Monde
Le détroit d’Ormuz, nouvel épicentre de la confrontation américano-iranienne
Donald Trump a donné l’ordre à la marine américaine de détruire les embarcations iraniennes qui minent le détroit d’Ormuz, intensifiant une escalade maritime qui paralyse l’une des voies les plus stratégiques pour le commerce mondial des hydrocarbures.
Le président américain a annoncé jeudi avoir sommé ses forces navales d’éliminer tout bateau iranien procédant à des opérations de minage dans cette zone clé. Dans un message publié sur son réseau social, il a exigé une action sans hésitation, alors que les tensions autour de ce corridor maritime ne cessent de s’aggraver. Cette décision intervient dans un contexte où les deux camps multiplient les saisies et les inspections de navires, sans aucune avancée diplomatique notable.
Quelques heures plus tôt, le Pentagone avait indiqué que ses troupes avaient arraisonné et inspecté un navire transportant du pétrole iranien sous sanctions internationales dans l’océan Indien. Il s’agit de la deuxième opération de ce type en une semaine. Washington affirme vouloir perturber les réseaux illicites et intercepter tout bâtiment apportant un soutien matériel à Téhéran, quel que soit son lieu d’opération.
De son côté, l’Iran ne relâche pas la pression. Après avoir saisi deux navires mercredi dans le détroit, les autorités iraniennes répètent que la voie ne sera rouverte que si les États-Unis lèvent le blocus imposé aux ports iraniens depuis le 13 avril. Un haut responsable a même confirmé que Téhéran avait déjà perçu les premiers droits de passage unilatéralement imposés dans cette zone.
Le détroit d’Ormuz, passage obligé pour une part considérable du transport mondial de pétrole et de gaz, est devenu le principal foyer des hostilités. Depuis le début du conflit israélo-américain contre l’Iran le 28 février, Téhéran n’autorise qu’un nombre très restreint de navires à franchir cette voie. Les passages ont chuté de manière spectaculaire depuis dimanche, tandis que les incidents impliquant des bâtiments commerciaux se multiplient.

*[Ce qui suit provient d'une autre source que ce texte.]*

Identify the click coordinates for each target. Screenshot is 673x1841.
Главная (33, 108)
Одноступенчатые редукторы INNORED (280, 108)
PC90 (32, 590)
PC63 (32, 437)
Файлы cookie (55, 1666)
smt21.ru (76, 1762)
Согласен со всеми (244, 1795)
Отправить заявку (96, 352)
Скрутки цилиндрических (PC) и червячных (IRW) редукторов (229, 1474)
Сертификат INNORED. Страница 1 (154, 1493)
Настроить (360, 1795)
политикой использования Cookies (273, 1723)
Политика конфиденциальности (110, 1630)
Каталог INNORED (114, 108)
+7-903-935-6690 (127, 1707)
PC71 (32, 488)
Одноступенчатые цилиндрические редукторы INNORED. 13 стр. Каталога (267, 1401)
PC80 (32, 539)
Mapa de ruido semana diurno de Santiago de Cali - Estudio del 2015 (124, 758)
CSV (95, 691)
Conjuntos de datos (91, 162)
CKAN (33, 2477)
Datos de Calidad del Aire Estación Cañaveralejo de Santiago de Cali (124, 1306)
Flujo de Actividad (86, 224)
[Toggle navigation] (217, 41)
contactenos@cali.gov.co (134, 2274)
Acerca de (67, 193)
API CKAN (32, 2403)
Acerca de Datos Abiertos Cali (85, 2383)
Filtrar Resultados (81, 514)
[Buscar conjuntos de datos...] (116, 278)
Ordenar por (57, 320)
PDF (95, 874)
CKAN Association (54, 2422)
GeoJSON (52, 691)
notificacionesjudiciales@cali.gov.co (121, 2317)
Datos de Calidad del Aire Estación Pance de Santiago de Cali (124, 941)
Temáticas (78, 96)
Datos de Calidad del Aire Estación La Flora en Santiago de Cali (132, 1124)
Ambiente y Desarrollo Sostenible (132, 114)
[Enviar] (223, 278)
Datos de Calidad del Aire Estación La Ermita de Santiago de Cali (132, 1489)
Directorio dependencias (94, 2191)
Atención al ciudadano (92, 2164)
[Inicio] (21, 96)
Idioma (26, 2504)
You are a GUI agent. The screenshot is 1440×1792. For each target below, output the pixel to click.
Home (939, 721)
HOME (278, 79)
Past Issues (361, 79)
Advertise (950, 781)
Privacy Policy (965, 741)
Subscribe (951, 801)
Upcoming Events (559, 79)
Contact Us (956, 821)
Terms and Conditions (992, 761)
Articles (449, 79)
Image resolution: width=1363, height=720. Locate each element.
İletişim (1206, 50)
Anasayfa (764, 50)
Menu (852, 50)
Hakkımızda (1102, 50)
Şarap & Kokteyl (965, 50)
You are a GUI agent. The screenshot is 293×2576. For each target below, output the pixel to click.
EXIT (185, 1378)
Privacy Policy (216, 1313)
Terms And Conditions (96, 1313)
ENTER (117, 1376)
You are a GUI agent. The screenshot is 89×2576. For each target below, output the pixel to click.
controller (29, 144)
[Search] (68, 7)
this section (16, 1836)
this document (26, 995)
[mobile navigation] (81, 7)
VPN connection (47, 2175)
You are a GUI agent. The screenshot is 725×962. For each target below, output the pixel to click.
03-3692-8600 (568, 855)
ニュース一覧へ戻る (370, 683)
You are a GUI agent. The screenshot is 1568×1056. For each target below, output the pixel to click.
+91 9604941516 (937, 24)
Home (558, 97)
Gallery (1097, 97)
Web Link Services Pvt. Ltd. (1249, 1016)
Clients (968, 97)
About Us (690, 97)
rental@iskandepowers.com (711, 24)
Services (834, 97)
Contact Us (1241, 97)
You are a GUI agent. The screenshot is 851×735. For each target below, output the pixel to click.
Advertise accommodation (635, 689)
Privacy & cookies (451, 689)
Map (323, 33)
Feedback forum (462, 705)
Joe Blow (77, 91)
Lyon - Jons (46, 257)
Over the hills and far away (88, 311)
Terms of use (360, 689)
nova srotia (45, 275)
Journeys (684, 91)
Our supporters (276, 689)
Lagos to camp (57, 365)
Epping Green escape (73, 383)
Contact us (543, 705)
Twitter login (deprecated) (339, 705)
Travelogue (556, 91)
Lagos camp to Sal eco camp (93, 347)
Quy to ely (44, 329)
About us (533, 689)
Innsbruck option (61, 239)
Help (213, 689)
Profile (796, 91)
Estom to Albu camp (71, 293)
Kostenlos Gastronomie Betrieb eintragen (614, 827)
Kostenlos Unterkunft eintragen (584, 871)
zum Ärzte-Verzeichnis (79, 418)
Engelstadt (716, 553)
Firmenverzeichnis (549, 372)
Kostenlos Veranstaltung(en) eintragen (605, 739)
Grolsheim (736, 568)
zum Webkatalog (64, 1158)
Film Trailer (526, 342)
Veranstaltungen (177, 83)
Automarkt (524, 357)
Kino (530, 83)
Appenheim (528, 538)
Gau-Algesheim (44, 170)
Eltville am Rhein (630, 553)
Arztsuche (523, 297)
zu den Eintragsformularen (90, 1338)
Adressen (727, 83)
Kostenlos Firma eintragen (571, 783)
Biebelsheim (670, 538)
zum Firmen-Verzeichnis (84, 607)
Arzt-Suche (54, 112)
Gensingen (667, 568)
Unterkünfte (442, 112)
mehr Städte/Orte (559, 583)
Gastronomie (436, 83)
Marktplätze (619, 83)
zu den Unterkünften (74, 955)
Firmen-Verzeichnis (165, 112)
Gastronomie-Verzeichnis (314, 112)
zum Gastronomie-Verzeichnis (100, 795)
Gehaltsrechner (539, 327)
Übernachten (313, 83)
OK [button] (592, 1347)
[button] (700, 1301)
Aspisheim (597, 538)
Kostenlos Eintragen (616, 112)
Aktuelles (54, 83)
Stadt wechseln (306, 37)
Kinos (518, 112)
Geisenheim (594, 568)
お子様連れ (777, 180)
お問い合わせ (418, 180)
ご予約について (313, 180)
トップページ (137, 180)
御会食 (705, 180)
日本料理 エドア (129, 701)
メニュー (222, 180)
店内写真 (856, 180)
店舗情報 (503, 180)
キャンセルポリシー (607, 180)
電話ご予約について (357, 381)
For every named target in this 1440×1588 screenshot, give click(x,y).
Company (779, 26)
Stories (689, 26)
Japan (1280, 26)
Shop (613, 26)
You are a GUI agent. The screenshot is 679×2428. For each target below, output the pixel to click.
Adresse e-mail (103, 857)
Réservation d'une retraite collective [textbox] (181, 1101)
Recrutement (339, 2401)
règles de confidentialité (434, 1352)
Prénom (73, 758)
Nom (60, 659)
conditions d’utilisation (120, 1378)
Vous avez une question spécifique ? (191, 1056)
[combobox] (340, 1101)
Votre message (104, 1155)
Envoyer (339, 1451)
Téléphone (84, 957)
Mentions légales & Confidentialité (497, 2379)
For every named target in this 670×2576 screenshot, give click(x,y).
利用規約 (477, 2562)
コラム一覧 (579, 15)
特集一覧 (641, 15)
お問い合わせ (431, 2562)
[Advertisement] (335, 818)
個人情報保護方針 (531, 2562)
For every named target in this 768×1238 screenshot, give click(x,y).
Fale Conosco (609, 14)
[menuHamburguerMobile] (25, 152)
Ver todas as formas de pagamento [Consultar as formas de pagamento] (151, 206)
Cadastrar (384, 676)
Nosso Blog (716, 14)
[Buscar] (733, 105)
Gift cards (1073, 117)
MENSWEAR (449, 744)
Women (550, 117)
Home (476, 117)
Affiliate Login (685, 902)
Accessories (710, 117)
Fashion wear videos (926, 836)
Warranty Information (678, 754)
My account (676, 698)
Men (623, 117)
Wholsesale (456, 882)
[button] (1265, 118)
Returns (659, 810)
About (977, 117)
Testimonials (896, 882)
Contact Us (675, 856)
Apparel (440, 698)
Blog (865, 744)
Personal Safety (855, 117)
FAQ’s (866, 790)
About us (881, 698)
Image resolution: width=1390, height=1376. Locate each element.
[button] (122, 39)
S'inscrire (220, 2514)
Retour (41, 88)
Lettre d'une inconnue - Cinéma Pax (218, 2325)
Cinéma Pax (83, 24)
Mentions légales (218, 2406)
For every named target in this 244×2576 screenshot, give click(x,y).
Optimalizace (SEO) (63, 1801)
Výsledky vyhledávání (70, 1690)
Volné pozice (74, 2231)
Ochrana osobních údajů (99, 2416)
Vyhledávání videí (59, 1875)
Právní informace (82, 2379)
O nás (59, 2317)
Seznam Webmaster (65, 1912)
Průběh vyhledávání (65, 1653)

Des spécialistes interrogés estiment que le blocus américain pourrait ralentir la production pétrolière iranienne, mais qu’il serait hasardeux de prédire un effondrement économique du pays. L’Iran a démontré par le passé sa capacité à encaisser des baisses massives de ses revenus pétroliers lors des précédentes vagues de sanctions. Sa résilience ne doit pas être sous-estimée.
Par ailleurs, même en cas d’accord entre les belligérants, le déminage du détroit d’Ormuz pourrait nécessiter six mois, ce qui pèserait lourdement sur les cours mondiaux des hydrocarbures. Le Pentagone a présenté cette estimation lors d’une session classifiée devant le Congrès américain.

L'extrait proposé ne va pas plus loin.